Uncertainty clouds US–Iran talks as Tehran reconsiders venue and format, Axios reports

Dubai: Iran has requested changes to the venue and format of planned negotiations with the United States just days before a high-stakes meeting scheduled for Friday, according to two sources with knowledge of the matter cited by Axios, raising uncertainty over whether the talks will proceed as planned.
Tehran is seeking to move the discussions from Istanbul to Oman and to shift from a multilateral setting to a strictly bilateral format involving only Iranian and American officials, the sources told Axios. The demands mark a retreat from understandings reached in recent days, after several Arab and Muslim countries had already been invited to attend the talks as observers.
The proposed changes come at a sensitive moment. According to Axios, if the talks collapse, the setback could push President Donald Trump away from diplomacy and toward military options, at a time when the United States has already assembled significant firepower in the Gulf region.
The negotiations were originally designed to take place in Istanbul as part of a wider regional effort to ease tensions between Washington and Tehran. Officials from Saudi Arabia, the UAE, Egypt, Qatar, Pakistan and Oman had been invited to participate in sessions that were expected to combine bilateral, trilateral and multilateral discussions, according to diplomats familiar with the planning.

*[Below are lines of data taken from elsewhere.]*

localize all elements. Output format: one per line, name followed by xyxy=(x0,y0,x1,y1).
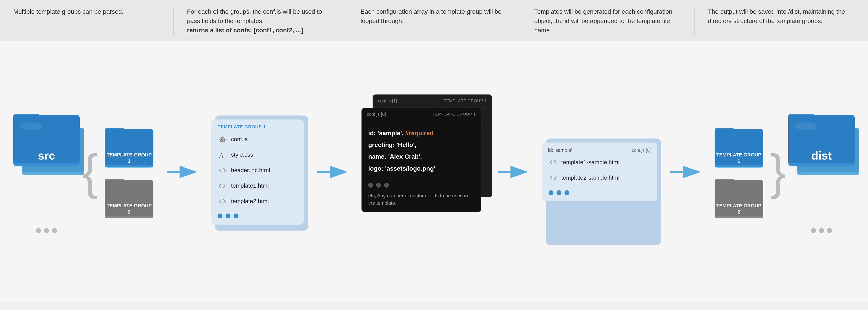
template-group-2-folder: TEMPLATE GROUP 2 xyxy=(105,176,153,218)
arrow-3 xyxy=(495,165,531,179)
dist-dot-3 xyxy=(827,228,832,233)
output-dot-3 xyxy=(564,190,569,195)
code-icon-2 xyxy=(218,181,227,190)
src-template-groups: TEMPLATE GROUP 1 TEMPLATE GROUP 2 xyxy=(105,125,153,218)
top-bar-item-4: Templates will be generated for each con… xyxy=(521,7,694,35)
file-item-template1: template1.html xyxy=(215,178,300,194)
tg1-label: TEMPLATE GROUP 1 xyxy=(105,152,153,164)
output-code-icon-2 xyxy=(549,173,558,182)
output-file-1-label: template1-sample.html xyxy=(561,159,620,166)
src-folder-main: src xyxy=(13,111,80,167)
src-dot-3 xyxy=(52,228,57,233)
conf-front-tag: TEMPLATE GROUP 1 xyxy=(433,112,476,117)
dist-dots xyxy=(811,221,832,233)
dist-tg1-label: TEMPLATE GROUP 1 xyxy=(715,152,763,164)
dist-folder-wrapper: dist xyxy=(788,111,855,217)
code-icon-3 xyxy=(218,197,227,206)
arrow-4 xyxy=(668,165,704,179)
dist-dot-2 xyxy=(819,228,824,233)
file-item-template2: template2.html xyxy=(215,194,300,209)
template2-label: template2.html xyxy=(231,198,269,205)
diagram-area: src { TEMPLATE GROUP 1 xyxy=(0,41,868,303)
code-icon-1 xyxy=(218,166,227,175)
file-card-dots xyxy=(211,209,304,218)
arrow-4-svg xyxy=(668,165,704,179)
output-front-conf: conf.js [0] xyxy=(632,148,651,153)
output-code-icon-1 xyxy=(549,158,558,167)
output-card-front: id: 'sample' conf.js [0] template1-sampl… xyxy=(542,143,657,202)
src-dot-2 xyxy=(44,228,49,233)
dist-label: dist xyxy=(788,149,855,162)
output-file-1: template1-sample.html xyxy=(546,154,653,170)
dist-tg2-label: TEMPLATE GROUP 2 xyxy=(715,203,763,215)
arrow-2 xyxy=(315,165,350,179)
conf-back-topbar: conf.js [1] TEMPLATE GROUP 1 xyxy=(373,94,492,108)
conf-line-2: greeting: 'Hello', xyxy=(368,139,474,151)
dot-1 xyxy=(218,214,222,218)
output-dot-2 xyxy=(557,190,561,195)
dist-template-groups: TEMPLATE GROUP 1 TEMPLATE GROUP 2 xyxy=(715,125,763,218)
top-bar-item-1: Multiple template groups can be parsed. xyxy=(0,7,174,35)
dot-2 xyxy=(225,214,230,218)
conf-front-topbar: conf.js [0] TEMPLATE GROUP 1 xyxy=(362,108,481,121)
arrow-3-svg xyxy=(495,165,531,179)
output-cards-wrapper: id: 'foo' conf.js [1] id: 'sample' conf.… xyxy=(542,143,657,202)
svg-point-6 xyxy=(20,122,42,130)
style-icon: A xyxy=(218,150,227,159)
src-folder-group: src xyxy=(13,111,80,233)
dist-tg2-folder: TEMPLATE GROUP 2 xyxy=(715,176,763,218)
template-group-1-folder: TEMPLATE GROUP 1 xyxy=(105,125,153,167)
top-bar: Multiple template groups can be parsed. … xyxy=(0,0,868,41)
file-item-stylecss: A style.css xyxy=(215,147,300,163)
dist-dot-1 xyxy=(811,228,816,233)
conf-front-filename: conf.js [0] xyxy=(367,112,386,117)
right-brace: } xyxy=(770,148,786,196)
output-dot-1 xyxy=(549,190,553,195)
dist-folder-main: dist xyxy=(788,111,855,167)
template1-label: template1.html xyxy=(231,182,269,189)
conf-footer: etc; Any number of custom fields to be u… xyxy=(362,190,481,212)
top-bar-item-5: The output will be saved into /dist, mai… xyxy=(695,7,868,35)
conf-line-4: logo: 'assets/logo.png' xyxy=(368,163,474,174)
conf-back-tag: TEMPLATE GROUP 1 xyxy=(444,99,487,103)
gear-icon xyxy=(218,135,227,144)
top-bar-item-2: For each of the groups, the conf.js will… xyxy=(174,7,347,35)
top-bar-text-5: The output will be saved into /dist, mai… xyxy=(708,8,845,24)
conf-card-front: conf.js [0] TEMPLATE GROUP 1 id: 'sample… xyxy=(362,108,481,212)
output-dots xyxy=(542,185,657,195)
top-bar-text-4: Templates will be generated for each con… xyxy=(534,8,672,34)
file-list: conf.js A style.css header.inc.html xyxy=(211,132,304,209)
top-bar-text-2: For each of the groups, the conf.js will… xyxy=(187,8,322,24)
conf-line-3: name: 'Alex Crab', xyxy=(368,151,474,162)
conf-dot-1 xyxy=(368,183,373,188)
output-front-id: id: 'sample' xyxy=(548,147,572,153)
top-bar-text-1: Multiple template groups can be parsed. xyxy=(13,8,124,15)
dot-3 xyxy=(234,214,239,218)
top-bar-item-3: Each configuration array in a template g… xyxy=(347,7,521,35)
svg-text:A: A xyxy=(219,152,223,159)
left-brace: { xyxy=(82,148,98,196)
confjs-label: conf.js xyxy=(231,136,247,143)
conf-dot-3 xyxy=(384,183,389,188)
svg-point-37 xyxy=(795,122,817,130)
file-card-inner-label: TEMPLATE GROUP 1 xyxy=(211,120,304,132)
arrow-1-svg xyxy=(164,165,200,179)
src-dot-1 xyxy=(36,228,41,233)
output-file-2-label: template2-sample.html xyxy=(561,174,620,181)
src-label: src xyxy=(13,149,80,162)
output-file-2: template2-sample.html xyxy=(546,170,653,185)
file-item-confjs: conf.js xyxy=(215,132,300,147)
header-inc-label: header.inc.html xyxy=(231,167,270,174)
conf-front-body: id: 'sample', //required greeting: 'Hell… xyxy=(362,121,481,181)
dist-tg1-folder: TEMPLATE GROUP 1 xyxy=(715,125,763,167)
file-item-header: header.inc.html xyxy=(215,163,300,178)
arrow-1 xyxy=(164,165,200,179)
conf-dots-row xyxy=(362,181,481,190)
tg2-label: TEMPLATE GROUP 2 xyxy=(105,203,153,215)
dist-folder-group: dist xyxy=(788,111,855,233)
output-front-header: id: 'sample' conf.js [0] xyxy=(542,143,657,154)
src-dots xyxy=(36,221,57,233)
top-bar-text-3: Each configuration array in a template g… xyxy=(361,8,502,24)
svg-point-17 xyxy=(221,138,223,140)
arrow-2-svg xyxy=(315,165,350,179)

Iranian Foreign Minister Abbas Araghchi and the White House’s Middle East envoy, Steve Witkoff, are expected to lead the negotiating teams if the talks move forward. Axios reported that Araghchi held phone calls on Tuesday with his counterparts in Oman and Türkiye, as well as with the prime minister of Qatar, underscoring the intense diplomatic maneuvering under way.
At the same time, Witkoff met in Israel with Prime Minister Benjamin Netanyahu. Israeli officials said the meeting focused on Iran and included senior security figures, among them the Israel Defense Forces’ chief of staff, the head of Mossad and the country’s military intelligence chief.